## DATASET
※
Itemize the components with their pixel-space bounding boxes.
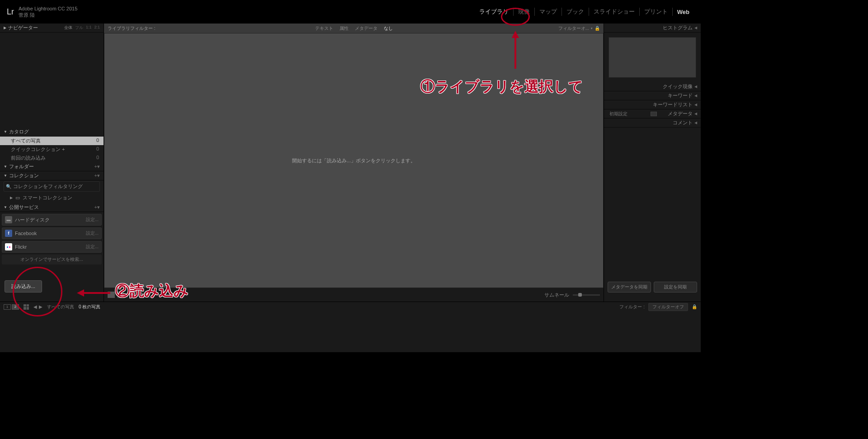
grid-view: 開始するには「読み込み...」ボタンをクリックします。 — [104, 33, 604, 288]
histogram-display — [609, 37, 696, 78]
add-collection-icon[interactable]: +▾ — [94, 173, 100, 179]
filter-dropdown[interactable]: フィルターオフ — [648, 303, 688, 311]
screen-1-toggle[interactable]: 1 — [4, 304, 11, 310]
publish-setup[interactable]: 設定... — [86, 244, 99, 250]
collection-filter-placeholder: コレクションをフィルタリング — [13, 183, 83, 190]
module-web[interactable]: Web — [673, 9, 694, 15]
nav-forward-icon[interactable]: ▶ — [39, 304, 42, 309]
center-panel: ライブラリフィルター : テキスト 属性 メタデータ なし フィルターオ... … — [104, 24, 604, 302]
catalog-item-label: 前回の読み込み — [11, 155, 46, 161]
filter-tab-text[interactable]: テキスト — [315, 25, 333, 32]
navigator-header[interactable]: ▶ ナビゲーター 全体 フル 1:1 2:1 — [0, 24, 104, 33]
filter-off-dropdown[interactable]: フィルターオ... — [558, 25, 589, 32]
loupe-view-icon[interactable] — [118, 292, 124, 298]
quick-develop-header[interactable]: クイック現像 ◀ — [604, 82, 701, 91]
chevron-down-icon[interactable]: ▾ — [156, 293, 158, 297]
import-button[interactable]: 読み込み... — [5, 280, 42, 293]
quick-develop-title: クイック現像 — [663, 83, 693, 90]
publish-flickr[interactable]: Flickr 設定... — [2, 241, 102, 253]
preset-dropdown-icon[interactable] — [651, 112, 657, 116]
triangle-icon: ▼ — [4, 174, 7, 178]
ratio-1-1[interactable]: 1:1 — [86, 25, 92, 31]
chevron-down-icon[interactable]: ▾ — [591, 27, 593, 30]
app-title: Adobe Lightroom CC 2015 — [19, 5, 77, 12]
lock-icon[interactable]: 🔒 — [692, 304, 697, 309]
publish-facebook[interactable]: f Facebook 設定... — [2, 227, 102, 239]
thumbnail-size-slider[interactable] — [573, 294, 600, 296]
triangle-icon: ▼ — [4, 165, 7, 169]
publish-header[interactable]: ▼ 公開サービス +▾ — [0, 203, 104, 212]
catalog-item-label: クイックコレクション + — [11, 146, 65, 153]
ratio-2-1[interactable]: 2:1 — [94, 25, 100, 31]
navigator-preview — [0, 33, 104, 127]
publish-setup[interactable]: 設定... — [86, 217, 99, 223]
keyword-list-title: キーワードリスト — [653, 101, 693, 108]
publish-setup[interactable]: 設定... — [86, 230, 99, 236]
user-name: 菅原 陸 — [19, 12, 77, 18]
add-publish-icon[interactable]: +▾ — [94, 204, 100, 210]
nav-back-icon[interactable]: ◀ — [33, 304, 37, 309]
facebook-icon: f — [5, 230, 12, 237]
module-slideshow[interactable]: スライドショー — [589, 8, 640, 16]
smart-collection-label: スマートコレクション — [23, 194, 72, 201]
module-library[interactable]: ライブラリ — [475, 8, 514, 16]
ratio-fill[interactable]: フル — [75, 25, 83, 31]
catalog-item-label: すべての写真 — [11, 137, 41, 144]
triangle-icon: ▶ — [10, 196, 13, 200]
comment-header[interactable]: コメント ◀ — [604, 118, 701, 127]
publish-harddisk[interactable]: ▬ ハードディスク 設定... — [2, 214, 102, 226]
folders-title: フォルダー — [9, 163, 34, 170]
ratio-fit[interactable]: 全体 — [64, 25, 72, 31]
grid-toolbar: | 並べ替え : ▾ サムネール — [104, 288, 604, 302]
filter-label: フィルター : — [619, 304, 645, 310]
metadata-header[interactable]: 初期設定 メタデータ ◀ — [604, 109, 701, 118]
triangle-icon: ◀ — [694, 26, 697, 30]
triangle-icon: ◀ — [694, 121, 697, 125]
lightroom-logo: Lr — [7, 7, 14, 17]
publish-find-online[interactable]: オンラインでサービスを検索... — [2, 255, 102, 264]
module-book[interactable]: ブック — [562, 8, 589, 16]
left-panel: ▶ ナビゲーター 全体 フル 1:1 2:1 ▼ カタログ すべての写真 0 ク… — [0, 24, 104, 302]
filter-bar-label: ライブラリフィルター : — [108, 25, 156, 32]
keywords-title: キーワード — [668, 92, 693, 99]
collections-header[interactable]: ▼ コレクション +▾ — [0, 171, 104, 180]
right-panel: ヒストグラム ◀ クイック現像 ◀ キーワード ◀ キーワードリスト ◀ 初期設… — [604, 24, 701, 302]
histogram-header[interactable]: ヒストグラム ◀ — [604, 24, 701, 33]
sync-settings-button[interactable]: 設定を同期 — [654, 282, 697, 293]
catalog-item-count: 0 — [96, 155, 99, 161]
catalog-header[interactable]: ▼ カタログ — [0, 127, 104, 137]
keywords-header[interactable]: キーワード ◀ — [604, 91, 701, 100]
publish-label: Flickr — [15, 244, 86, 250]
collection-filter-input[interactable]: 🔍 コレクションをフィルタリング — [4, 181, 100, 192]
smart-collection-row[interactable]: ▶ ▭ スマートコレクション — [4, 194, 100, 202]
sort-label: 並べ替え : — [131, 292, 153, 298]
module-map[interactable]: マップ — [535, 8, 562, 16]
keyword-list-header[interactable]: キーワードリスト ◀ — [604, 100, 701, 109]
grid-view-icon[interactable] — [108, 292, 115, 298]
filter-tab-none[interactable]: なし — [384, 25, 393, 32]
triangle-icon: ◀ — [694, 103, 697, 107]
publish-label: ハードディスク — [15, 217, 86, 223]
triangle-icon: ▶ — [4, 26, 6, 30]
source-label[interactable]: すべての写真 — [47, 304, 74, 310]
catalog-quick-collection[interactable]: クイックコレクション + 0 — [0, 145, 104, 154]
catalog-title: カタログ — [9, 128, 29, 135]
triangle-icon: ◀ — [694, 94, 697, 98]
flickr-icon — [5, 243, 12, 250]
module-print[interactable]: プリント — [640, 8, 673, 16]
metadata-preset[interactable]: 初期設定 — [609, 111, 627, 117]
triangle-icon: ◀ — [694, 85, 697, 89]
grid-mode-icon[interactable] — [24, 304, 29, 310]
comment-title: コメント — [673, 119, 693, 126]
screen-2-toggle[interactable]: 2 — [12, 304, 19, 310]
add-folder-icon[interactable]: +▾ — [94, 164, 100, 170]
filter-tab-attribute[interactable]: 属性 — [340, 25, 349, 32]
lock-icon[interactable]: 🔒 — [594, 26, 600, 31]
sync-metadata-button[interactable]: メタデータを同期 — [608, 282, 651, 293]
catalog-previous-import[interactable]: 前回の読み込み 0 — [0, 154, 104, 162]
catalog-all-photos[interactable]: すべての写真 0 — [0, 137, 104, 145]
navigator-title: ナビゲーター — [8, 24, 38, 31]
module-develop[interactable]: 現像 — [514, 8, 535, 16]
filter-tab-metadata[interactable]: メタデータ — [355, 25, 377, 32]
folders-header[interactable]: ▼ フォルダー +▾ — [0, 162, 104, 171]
※
## WORK INSTRUCTIONS
The entries above are to be returned exactly, without their pictures.

## RESULT
Itemize the components with their pixel-space bounding boxes.
grid-view: 開始するには「読み込み...」ボタンをクリックします。 — [104, 33, 604, 288]
histogram-display — [609, 37, 696, 78]
add-collection-icon[interactable]: +▾ — [94, 173, 100, 179]
filter-dropdown[interactable]: フィルターオフ — [648, 303, 688, 311]
screen-1-toggle[interactable]: 1 — [4, 304, 11, 310]
publish-setup[interactable]: 設定... — [86, 244, 99, 250]
collection-filter-placeholder: コレクションをフィルタリング — [13, 183, 83, 190]
module-web[interactable]: Web — [673, 9, 694, 15]
nav-forward-icon[interactable]: ▶ — [39, 304, 42, 309]
center-panel: ライブラリフィルター : テキスト 属性 メタデータ なし フィルターオ... … — [104, 24, 604, 302]
catalog-item-label: 前回の読み込み — [11, 155, 46, 161]
filter-tab-text[interactable]: テキスト — [315, 25, 333, 32]
navigator-header[interactable]: ▶ ナビゲーター 全体 フル 1:1 2:1 — [0, 24, 104, 33]
filter-off-dropdown[interactable]: フィルターオ... — [558, 25, 589, 32]
loupe-view-icon[interactable] — [118, 292, 124, 298]
quick-develop-header[interactable]: クイック現像 ◀ — [604, 82, 701, 91]
chevron-down-icon[interactable]: ▾ — [156, 293, 158, 297]
import-button[interactable]: 読み込み... — [5, 280, 42, 293]
quick-develop-title: クイック現像 — [663, 83, 693, 90]
publish-flickr[interactable]: Flickr 設定... — [2, 241, 102, 253]
preset-dropdown-icon[interactable] — [651, 112, 657, 116]
triangle-icon: ▼ — [4, 174, 7, 178]
ratio-1-1[interactable]: 1:1 — [86, 25, 92, 31]
chevron-down-icon[interactable]: ▾ — [591, 27, 593, 30]
app-title: Adobe Lightroom CC 2015 — [19, 5, 77, 12]
lock-icon[interactable]: 🔒 — [692, 304, 697, 309]
publish-facebook[interactable]: f Facebook 設定... — [2, 227, 102, 239]
thumbnail-size-slider[interactable] — [573, 294, 600, 296]
triangle-icon: ▼ — [4, 165, 7, 169]
publish-header[interactable]: ▼ 公開サービス +▾ — [0, 203, 104, 212]
catalog-item-label: クイックコレクション + — [11, 146, 65, 153]
ratio-2-1[interactable]: 2:1 — [94, 25, 100, 31]
navigator-preview — [0, 33, 104, 127]
publish-setup[interactable]: 設定... — [86, 217, 99, 223]
keyword-list-title: キーワードリスト — [653, 101, 693, 108]
publish-setup[interactable]: 設定... — [86, 230, 99, 236]
user-name: 菅原 陸 — [19, 12, 77, 18]
add-publish-icon[interactable]: +▾ — [94, 204, 100, 210]
nav-back-icon[interactable]: ◀ — [33, 304, 37, 309]
facebook-icon: f — [5, 230, 12, 237]
module-slideshow[interactable]: スライドショー — [589, 8, 640, 16]
smart-collection-label: スマートコレクション — [23, 194, 72, 201]
module-library[interactable]: ライブラリ — [475, 8, 514, 16]
ratio-fill[interactable]: フル — [75, 25, 83, 31]
catalog-item-label: すべての写真 — [11, 137, 41, 144]
triangle-icon: ▶ — [10, 196, 13, 200]
comment-header[interactable]: コメント ◀ — [604, 118, 701, 127]
publish-harddisk[interactable]: ▬ ハードディスク 設定... — [2, 214, 102, 226]
folders-title: フォルダー — [9, 163, 34, 170]
ratio-fit[interactable]: 全体 — [64, 25, 72, 31]
grid-toolbar: | 並べ替え : ▾ サムネール — [104, 288, 604, 302]
filter-label: フィルター : — [619, 304, 645, 310]
metadata-header[interactable]: 初期設定 メタデータ ◀ — [604, 109, 701, 118]
triangle-icon: ◀ — [694, 26, 697, 30]
triangle-icon: ◀ — [694, 121, 697, 125]
lightroom-logo: Lr — [7, 7, 14, 17]
publish-find-online[interactable]: オンラインでサービスを検索... — [2, 255, 102, 264]
module-book[interactable]: ブック — [562, 8, 589, 16]
left-panel: ▶ ナビゲーター 全体 フル 1:1 2:1 ▼ カタログ すべての写真 0 ク… — [0, 24, 104, 302]
filter-bar-label: ライブラリフィルター : — [108, 25, 156, 32]
keywords-title: キーワード — [668, 92, 693, 99]
collections-header[interactable]: ▼ コレクション +▾ — [0, 171, 104, 180]
right-panel: ヒストグラム ◀ クイック現像 ◀ キーワード ◀ キーワードリスト ◀ 初期設… — [604, 24, 701, 302]
histogram-header[interactable]: ヒストグラム ◀ — [604, 24, 701, 33]
sync-settings-button[interactable]: 設定を同期 — [654, 282, 697, 293]
catalog-item-count: 0 — [96, 155, 99, 161]
catalog-header[interactable]: ▼ カタログ — [0, 127, 104, 137]
keywords-header[interactable]: キーワード ◀ — [604, 91, 701, 100]
publish-label: Flickr — [15, 244, 86, 250]
collection-filter-input[interactable]: 🔍 コレクションをフィルタリング — [4, 181, 100, 192]
smart-collection-row[interactable]: ▶ ▭ スマートコレクション — [4, 194, 100, 202]
sort-label: 並べ替え : — [131, 292, 153, 298]
module-map[interactable]: マップ — [535, 8, 562, 16]
keyword-list-header[interactable]: キーワードリスト ◀ — [604, 100, 701, 109]
grid-view-icon[interactable] — [108, 292, 115, 298]
filter-tab-none[interactable]: なし — [384, 25, 393, 32]
triangle-icon: ◀ — [694, 103, 697, 107]
publish-label: ハードディスク — [15, 217, 86, 223]
triangle-icon: ▶ — [4, 26, 6, 30]
source-label[interactable]: すべての写真 — [47, 304, 74, 310]
catalog-quick-collection[interactable]: クイックコレクション + 0 — [0, 145, 104, 154]
catalog-title: カタログ — [9, 128, 29, 135]
triangle-icon: ◀ — [694, 94, 697, 98]
flickr-icon — [5, 243, 12, 250]
module-print[interactable]: プリント — [640, 8, 673, 16]
metadata-preset[interactable]: 初期設定 — [609, 111, 627, 117]
triangle-icon: ◀ — [694, 85, 697, 89]
grid-mode-icon[interactable] — [24, 304, 29, 310]
comment-title: コメント — [673, 119, 693, 126]
screen-2-toggle[interactable]: 2 — [12, 304, 19, 310]
add-folder-icon[interactable]: +▾ — [94, 164, 100, 170]
filter-tab-attribute[interactable]: 属性 — [340, 25, 349, 32]
lock-icon[interactable]: 🔒 — [594, 26, 600, 31]
sync-metadata-button[interactable]: メタデータを同期 — [608, 282, 651, 293]
catalog-previous-import[interactable]: 前回の読み込み 0 — [0, 154, 104, 162]
catalog-all-photos[interactable]: すべての写真 0 — [0, 137, 104, 145]
navigator-title: ナビゲーター — [8, 24, 38, 31]
module-develop[interactable]: 現像 — [514, 8, 535, 16]
filter-tab-metadata[interactable]: メタデータ — [355, 25, 377, 32]
folders-header[interactable]: ▼ フォルダー +▾ — [0, 162, 104, 171]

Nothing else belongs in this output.